You are viewing a plain text version of this content. The canonical link for it is here.
Posted to issues@spark.apache.org by "Sean Owen (JIRA)" <ji...@apache.org> on 2016/12/20 13:03:58 UTC
[jira] [Resolved] (SPARK-18944) Understanding
BroadcastNestedLoopJoin and number of partitions
[ https://issues.apache.org/jira/browse/SPARK-18944?page=com.atlassian.jira.plugin.system.issuetabpanels:all-tabpanel ]

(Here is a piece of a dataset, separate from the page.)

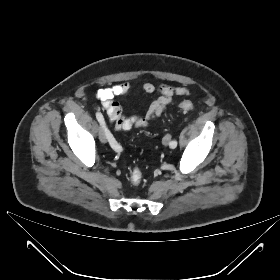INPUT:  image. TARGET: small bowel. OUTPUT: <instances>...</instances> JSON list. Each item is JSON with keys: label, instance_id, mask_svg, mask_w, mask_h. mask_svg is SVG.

Sean Owen resolved SPARK-18944.
-------------------------------
Resolution: Invalid
Questions belong on user@spark.apache.org
> Understanding BroadcastNestedLoopJoin and number of partitions
> --------------------------------------------------------------
>
> Key: SPARK-18944
> URL: https://issues.apache.org/jira/browse/SPARK-18944
> Project: Spark
> Issue Type: Question
> Components: SQL
> Affects Versions: 1.6.2, 2.0.2
> Environment: Spark 1.6.2
> Reporter: David Hodeffi
> Priority: Trivial
> Labels: question
>
> I have two dataframes which I am joining. small and big size dataframess. The optimizer suggest to use BroadcastNestedLoopJoin.
> number of partitions for the big dataframe is 200 while small dataframe has 5 partitions.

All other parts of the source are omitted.